Article by Thomas W. Joo
Dissenting in Abrams v. United States, Justice Oliver Wendell Holmes proclaimed that “the best test of truth is the power of the thought to get itself accepted in the competition of the market.” Economic markets have since become a pervasive metaphor for free speech. This Article critiques the basic argument that underlies this metaphor: speech should be “free” because markets are “free” and because free markets produce “truth.” These assertions about markets are taken for granted, but they portray markets and market regulation inaccurately. Economic markets thus provide a poor analogy for the deregulation of speech. First Amendment jurisprudence invokes the supposed truth-finding function of markets to argue that competition, not law, should distinguish the true from the false. Thus, the law should also refrain from attempting to equalize the relative strength of competing speakers. The United States Supreme Court relied on the “antiequalizing” principle—and the marketplace metaphor—to strike down restrictions on corporate political spending in Citizens United v. Federal Election Commission.
The assumptions of the metaphor are inconsistent with theory and experience, however. Economic markets do not produce normative or empirical “truth.” Existing regulatory law reflects this understanding.
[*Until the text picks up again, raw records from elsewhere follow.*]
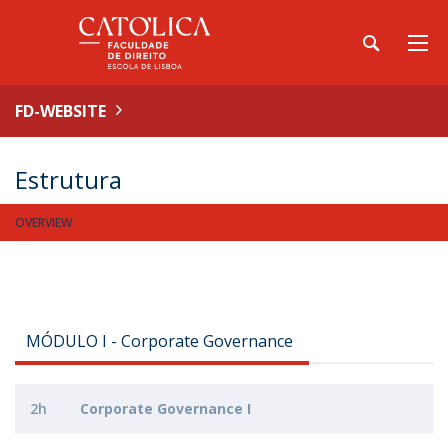
FD-WEBSITE
Estrutura
OVERVIEW
MÓDULO I - Corporate Governance
2h
Corporate Governance I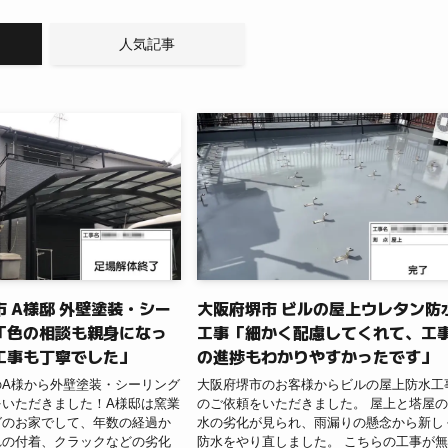
人気記事
 A様邸 外壁塗装・シー
大阪府堺市 ビルの屋上ウレタン防
「色の相談も親身になっ
工事「細かく配慮してくれて、工
工事も丁寧でした」
の進捗もわかりやすかったです」
のA様から外壁塗装・シーリング
大阪府堺市のお客様からビルの屋上防水工
をいただきました！A様邸は窯業
のご依頼をいただきました。 屋上と塔屋
グのお家でして、年数の経過か
水の劣化が見られ、雨漏りの懸念から新し
れの付着、クラックなどの劣化
防水をやり直しました。 こちらの工事が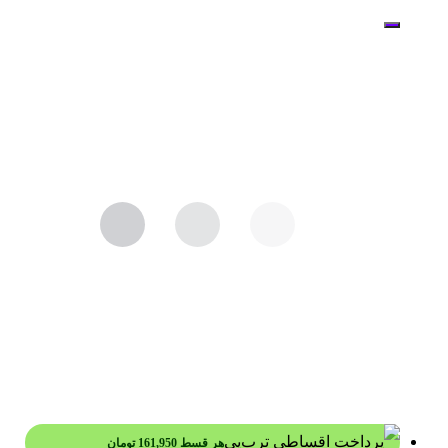
هر قسط
161,950
تومان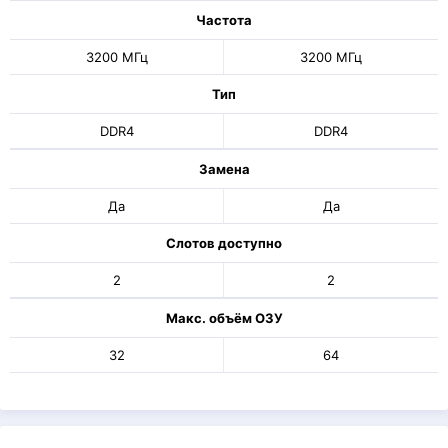
Частота
3200 МГц
3200 МГц
Тип
DDR4
DDR4
Замена
Да
Да
Слотов доступно
2
2
Макс. объём ОЗУ
32
64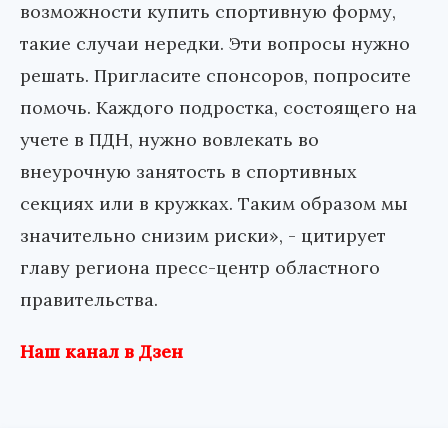
возможности купить спортивную форму,
такие случаи нередки. Эти вопросы нужно
решать. Пригласите спонсоров, попросите
помочь. Каждого подростка, состоящего на
учете в ПДН, нужно вовлекать во
внеурочную занятость в спортивных
секциях или в кружках. Таким образом мы
значительно снизим риски», - цитирует
главу региона пресс-центр областного
правительства.
Наш канал в Дзен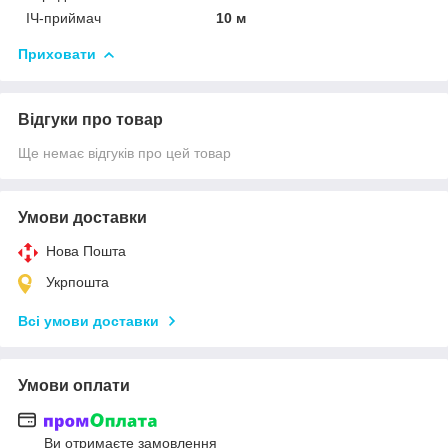
ІЧ-приймач
10 м
Приховати
Відгуки про товар
Ще немає відгуків про цей товар
Умови доставки
Нова Пошта
Укрпошта
Всі умови доставки
Умови оплати
Ви отримаєте замовлення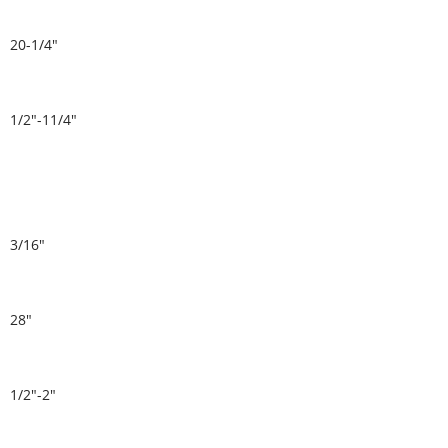
20-1/4"
1/2"-11/4"
3/16"
28"
1/2"-2"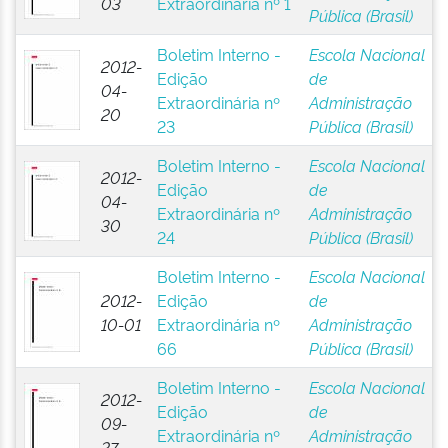
03
Extraordinária nº 1
Pública (Brasil)
Boletim Interno -
Escola Nacional
2012-
Edição
de
04-
Extraordinária nº
Administração
20
23
Pública (Brasil)
Boletim Interno -
Escola Nacional
2012-
Edição
de
04-
Extraordinária nº
Administração
30
24
Pública (Brasil)
Boletim Interno -
Escola Nacional
2012-
Edição
de
10-01
Extraordinária nº
Administração
66
Pública (Brasil)
Boletim Interno -
Escola Nacional
2012-
Edição
de
09-
Extraordinária nº
Administração
27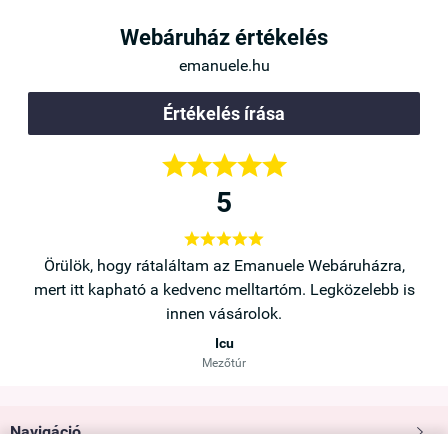
Webáruház értékelés
emanuele.hu
Értékelés írása





5





a,
Örülök, hogy rátaláltam az Emanuele Webáruházra,
b is
mert itt kapható a kedvenc melltartóm. Legközelebb is
innen vásárolok.
Icu
Mezőtúr
Navigáció
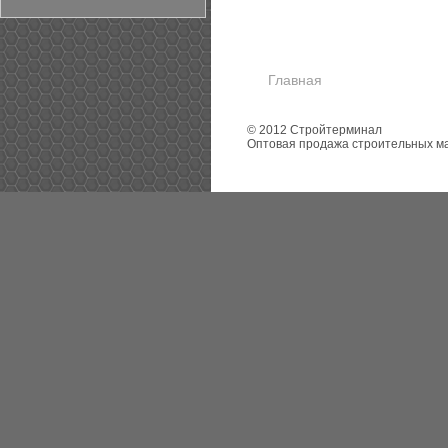
Главная
© 2012 Стройтерминал
Оптовая продажа строительных м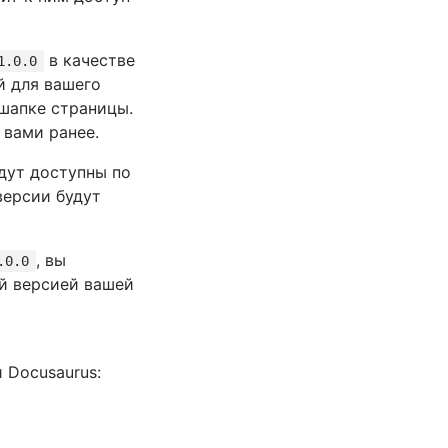
в качестве
1.0.0
й для вашего
 шапке страницы.
 вами ранее.
дут доступны по
версии будут
, вы
.0.0
й версией вашей
 Docusaurus: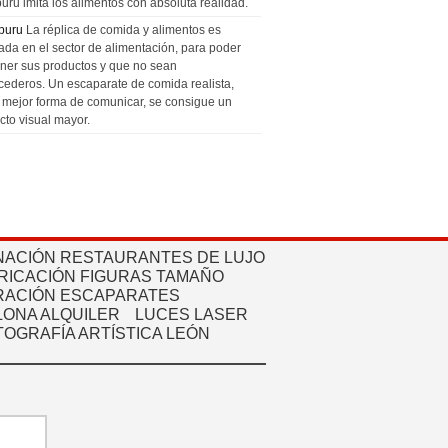
uru imita los alimentos con absoluta realidad.
puru
La réplica de comida y alimentos es
zada en el sector de alimentación, para poder
ner sus productos y que no sean
cederos. Un escaparate de comida realista,
a mejor forma de comunicar, se consigue un
cto visual mayor.
NACIÓN RESTAURANTES DE LUJO
RICACIÓN FIGURAS TAMAÑO
ACIÓN ESCAPARATES
ONA ALQUILER
LUCES LASER
TOGRAFÍA ARTÍSTICA LEÓN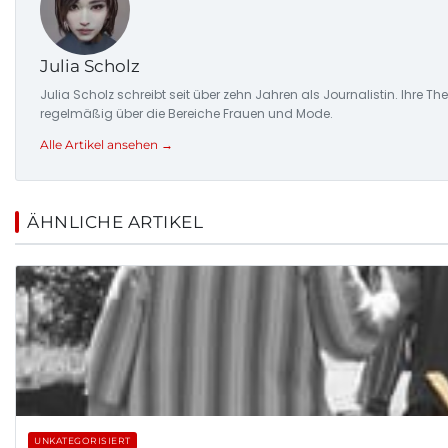
Julia Scholz
Julia Scholz schreibt seit über zehn Jahren als Journalistin. I
regelmäßig über die Bereiche Frauen und Mode.
Alle Artikel ansehen →
ÄHNLICHE ARTIKEL
UNKATEGORISIERT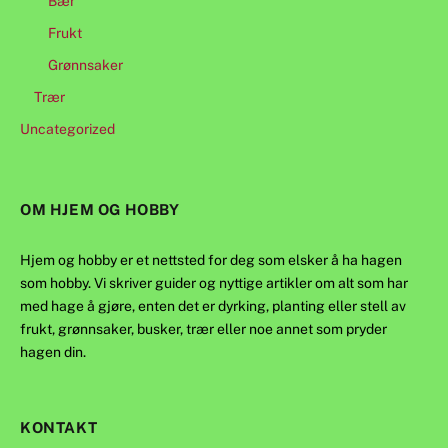
Bær
Frukt
Grønnsaker
Trær
Uncategorized
OM HJEM OG HOBBY
Hjem og hobby er et nettsted for deg som elsker å ha hagen
som hobby. Vi skriver guider og nyttige artikler om alt som har
med hage å gjøre, enten det er dyrking, planting eller stell av
frukt, grønnsaker, busker, trær eller noe annet som pryder
hagen din.
KONTAKT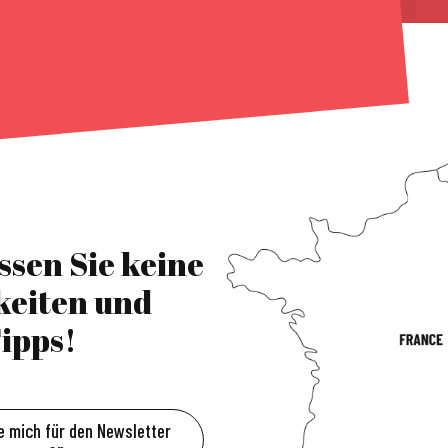
ssen Sie keine
keiten und
ipps!
e mich für den Newsletter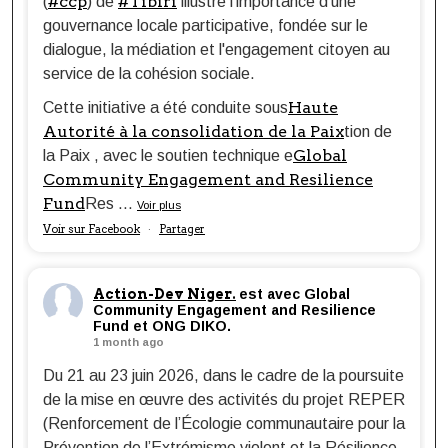
#ccp
#Tibiri
(
) de
illustre l'importance d'une
gouvernance locale participative, fondée sur le
dialogue, la médiation et l'engagement citoyen au
service de la cohésion sociale.
Haute
Cette initiative a été conduite sous
Autorité à la consolidation de la Paix
tion de
Global
la Paix , avec le soutien technique e
Community Engagement and Resilience
Fund
Res
...
Voir plus
Voir sur Facebook
Partager
·
Action-Dev Niger.
est avec Global
Community Engagement and Resilience
Fund et ONG DIKO.
1 month ago
Du 21 au 23 juin 2026, dans le cadre de la poursuite
de la mise en œuvre des activités du projet REPER
(Renforcement de l’Écologie communautaire pour la
Prévention de l’Extrémisme violent et la Résilience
Mail fraud law and securities regulation, for example, assume that markets are particularly bad at identifying the truth, and thus information is more aggressively regulated in the market context than in other contexts. Economic regulation also assumes that markets require some degree of “equalizing.” Antitrust law and insider trading law, for example, treat certain types of advantages as impediments that must be corrected in order to ensure that markets remain competitive.
The marketplace metaphor has proven effective in defending unpopular speech. It has also (perhaps inadvertently) contributed to the general pervasiveness of free market rhetoric and ideology in legal discourse. But the metaphor is based on a normative vision of unregulated markets, and not on market theory or experience. Thus it is ultimately little more than an antiregulatory assertion that provides no insights into how the law should deal with speech or markets.